Successful Entrepreneur: Duct Tape Marketing book

Why do I recommend it? If you appreciate practical knowledge and action steps, this is a great read.

7. The Answer, John Assaraf and Murray Smith

Holy crap. This book starts out with an amazing inspiration for accepting that you can have your dreams, then the real life, get-your-hands-dirty work begins. This gives you a clue with the time it took for me to read it: first half of book – 3 weeks, second half – 6 months.

Successful Entrepreneur: The Answer book

Why do I recommend it? This is an intense look what makes us tick in that gray matter, and the guts of finding out what you need to get your business going.

8. The Art of the Start, Guy Kawasaki

Some of the best advice I ever got was from Guy in the form of what makes a good PowerPoint presentation. But I digress. This was one of the first books I picked up after deciding to become a small business owner. Straightforward, no bull.

Successful Entrepreneur: The Art of the Start book

Why do I recommend it? If you are at all on the fence about starting a business, open this book up first.

You can tell from this list, I have already read of few of these books but I’m far from done. I’m looking forward to getting into the details of all these incredible resources in the coming months.

What’s your favorite book covering how to be an entrepreneur? How many times did you read it?

~ Heather


  • Heather Montgomery, CEO & serial entrepreneur

    Thanks for the book list ladies! Congrats on reading “Crush It!” Laurie – it kicks butt!

    Toni – that’s the other reason I love reading these books… finding out what I’ve been doing “right” or that I have been on target.

    Rem – you are the one who got me hooked on Michael Gerber years ago and started this quest. Thanks for that and so much more!
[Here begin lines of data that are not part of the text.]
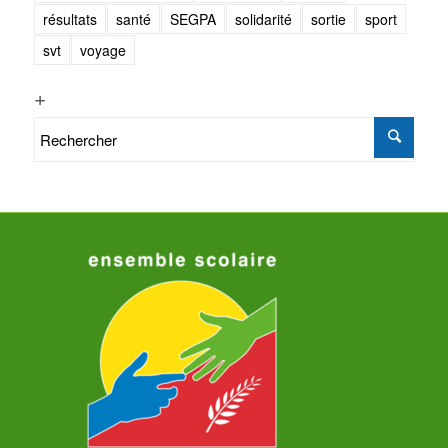
résultats
santé
SEGPA
solidarité
sortie
sport
svt
voyage
+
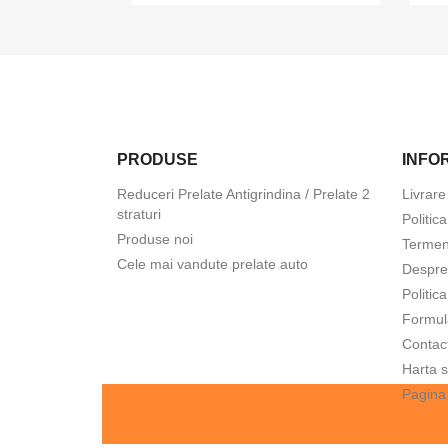
PRODUSE
INFOR
Reduceri Prelate Antigrindina / Prelate 2
Livrare
straturi
Politic
Produse noi
Termeni
Cele mai vandute prelate auto
Despre
Politic
Formul
Contac
Harta s
Pagina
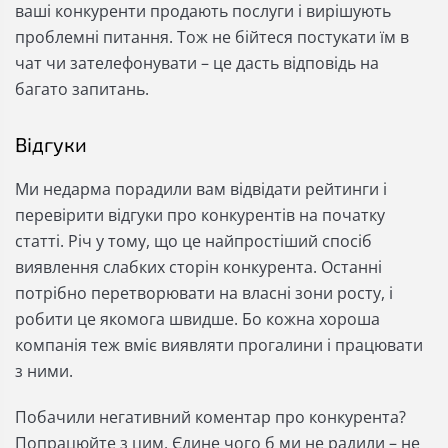
ваші конкуренти продають послуги і вирішують
проблемні питання. Тож не бійтеся постукати їм в
чат чи зателефонувати – це дасть відповідь на
багато запитань.
Відгуки
Ми недарма порадили вам відвідати рейтинги і
перевірити відгуки про конкурентів на початку
статті. Річ у тому, що це найпростіший спосіб
виявлення слабких сторін конкурента. Останні
потрібно перетворювати на власні зони росту, і
робити це якомога швидше. Бо кожна хороша
компанія теж вміє виявляти прогалини і працювати
з ними.
Побачили негативний коментар про конкурента?
Попрацюйте з цим. Єдине чого б ми не радили – не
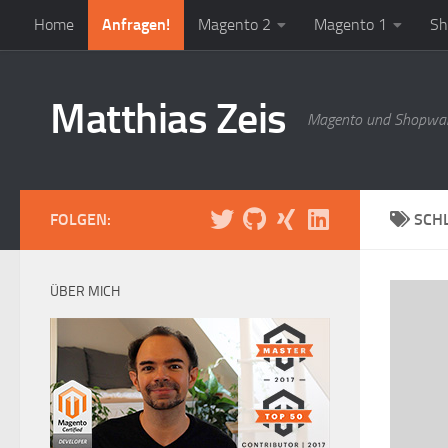
Home
Anfragen!
Magento 2
Magento 1
Sh
Zum Inhalt springen
Matthias Zeis
Magento und Shopwar
FOLGEN:
SCH
ÜBER MICH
    Cath – Purple Cow is next on my Seth Godin list… which is long!

    Hugs for the support girls – H

  • Toni Schram

    Laurie has been loudly singing the praises of Gary Vay-ner-chuk’s book (from your last blog). He preaches the importance of honoring your authentic self. As you can see from the videos we’ve been making, we “intuitively” have been doing what he advocates.

    Love ya-


  • Laurie

    Thanks Heather, I really love the Crush It guy, Can I borrow that book? We should write How to get a nice butt while you are waiting to sell your ebook.
    Love, Laurie

  • Catherine Hughes, Editor & Chief

    Good to Great by Jim Collins
    This book addresses a single question: Can a good company become a great company, and if so, how

    Orbiting the Giant Hairball: A Corporate Fool’s Guide to Surviving with Grace by Gordon MacKenzie
    This book believes that creativity is crucial to business success. But too often, even the most innovative organization quickly becomes a “giant hairball”–a tangled, impenetrable mass of rules, traditions, and systems, all based on what worked in the past–that exercises an inexorable pull into mediocrity.
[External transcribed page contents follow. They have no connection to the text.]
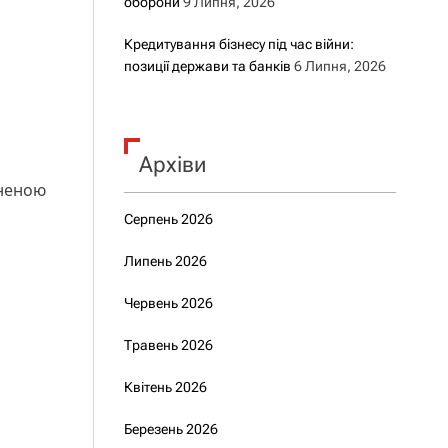
оборони
9 Липня, 2026
Кредитування бізнесу під час війни:
позиції держави та банків
6 Липня, 2026
Архіви
оненою
Серпень 2026
Липень 2026
Червень 2026
Травень 2026
Квітень 2026
Березень 2026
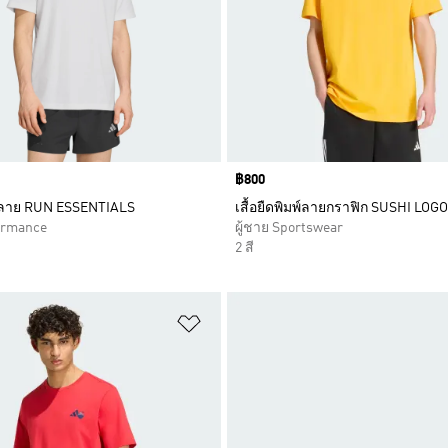
Price
฿800
มพ์ลาย RUN ESSENTIALS
เสื้อยืดพิมพ์ลายกราฟิก SUSHI LOGO
formance
ผู้ชาย Sportswear
2 สี
การสินค้าโปรด
เพิ่มไปยังรายการสินค้าโปรด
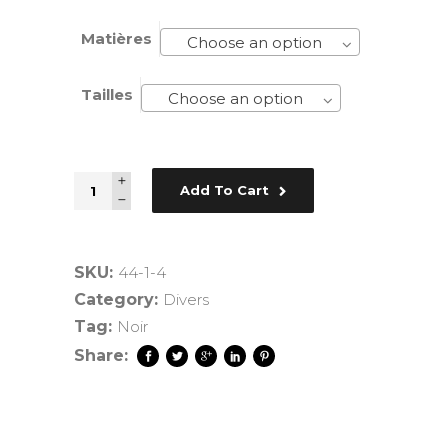
Matières
Choose an option
Tailles
Choose an option
Quantity
Add To Cart
SKU:
44-1-4
Category:
Divers
Tag:
Noir
Share:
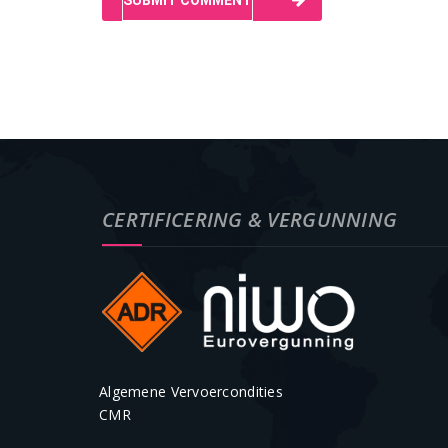
CERTIFICERING & VERGUNNING
Algemene Vervoercondities
CMR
    Purple Cow by Seth Godin
    In his book Purple Cow: Transform Your Business by Being Remarkable, Seth Godin says that the key to success is to find a way to stand out–to be the purple cow in a field of monochrome Holsteins. He actually has a cow you can click on at this website: where you can read more.


  • Remy G

    I had to at first, cause I worked for him, but Michael Gerber’s E-Myth Revisited is an awesome, easy to ready story of a woman named Sara who loved to bake pies – everyone loved her pies so they told her to open a pie shop. And from there, after she realizes she hates owning a business that makes pies, and all the joy is gone from her soul, do we get that owning a business and making the pies are two different skills – and if you are gonna be a pie maker AND an entrepreneur, you must figure out your strengths and passions – stick with those, develop those – and delegate or outsource the rest.
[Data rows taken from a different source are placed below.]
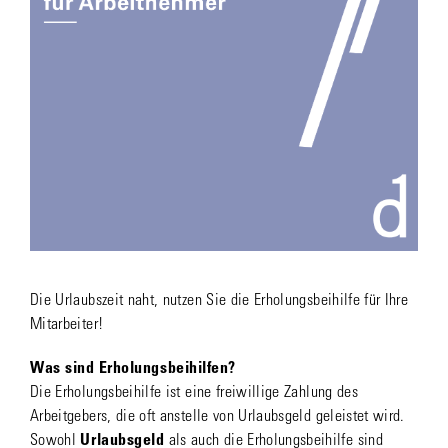
Die Urlaubszeit naht, nutzen Sie die Erholungsbeihilfe für Ihre
Mitarbeiter!
Was sind Erholungsbeihilfen?
Die Erholungsbeihilfe ist eine freiwillige Zahlung des
Arbeitgebers, die oft anstelle von Urlaubsgeld geleistet wird.
Sowohl
Urlaubsgeld
als auch die Erholungsbeihilfe sind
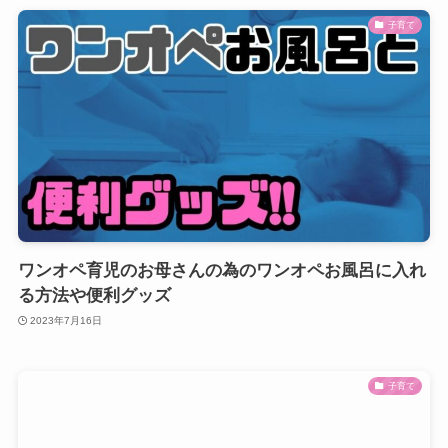
子育て
ワンオペ育児のお母さんの為のワンオペお風呂に入れ
る方法や便利グッズ
2023年7月16日
子育て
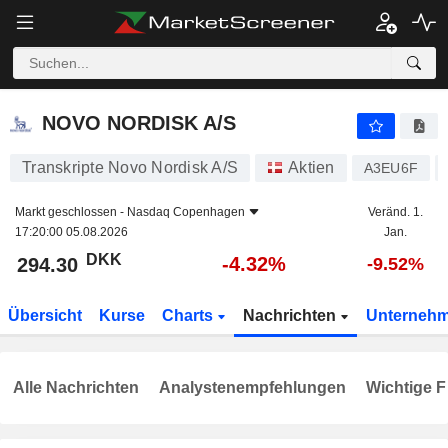
NOVO NORDISK A/S
294.30
kr
-4.32%
NOVO NORDISK A/S
Transkripte Novo Nordisk A/S
Aktien
A3EU6F
Markt geschlossen -
Nasdaq Copenhagen
Veränd. 1.
17:20:00 05.08.2026
Jan.
DKK
-4.32%
294.30
-9.52%
Übersicht
Kurse
Charts
Nachrichten
Unterneh
Alle Nachrichten
Analystenempfehlungen
Wichtige F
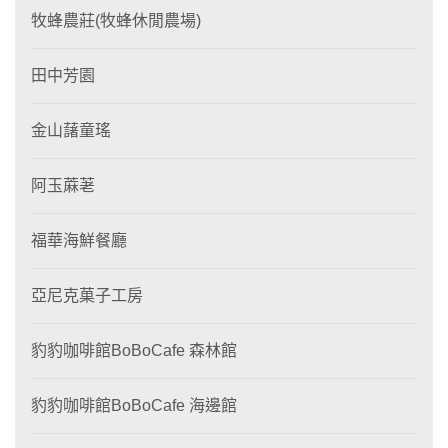
牧蜂農莊(牧蜂休閒農場)
田中芳園
金山藷童瑤
阿玉蔴荖
福華海鮮餐廳
亞尼克菓子工房
豹豹咖啡館BoBoCafe 森林館
豹豹咖啡館BoBoCafe 海邊館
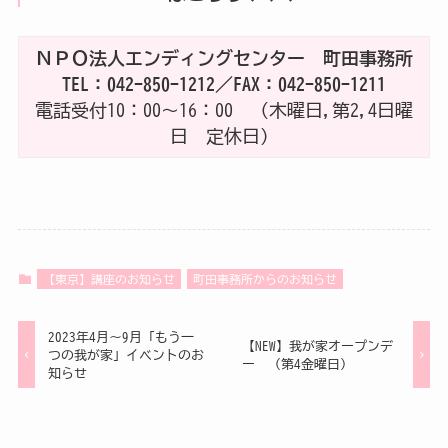
ＮＰＯ法人エンディングセンター 町田事務所
TEL：042-850-1212／FAX：042-850-1211
電話受付10：00～16：00 （木曜日,第2,4日曜
日 定休日）
【東京】講座のお知らせ
町田事務所からのお知らせ
2023年4月～9月「もう一
【NEW】我が家オープンデ
つの我が家」イベントのお
ー （第4金曜日）
知らせ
    In order for your pie shop to survive, Innovations in pie baking cannot take a back seat to becoming a self taught quickbooks expert. There just isnt enough time. Trust me, if after reading the first few chapters, if you cant see yourself in the book, you are either a big faker or a true entrepreneur – Or you are lying to yourself. No place really left to hide. :) Thanks for the list. LOVE Duct Tape Marketing!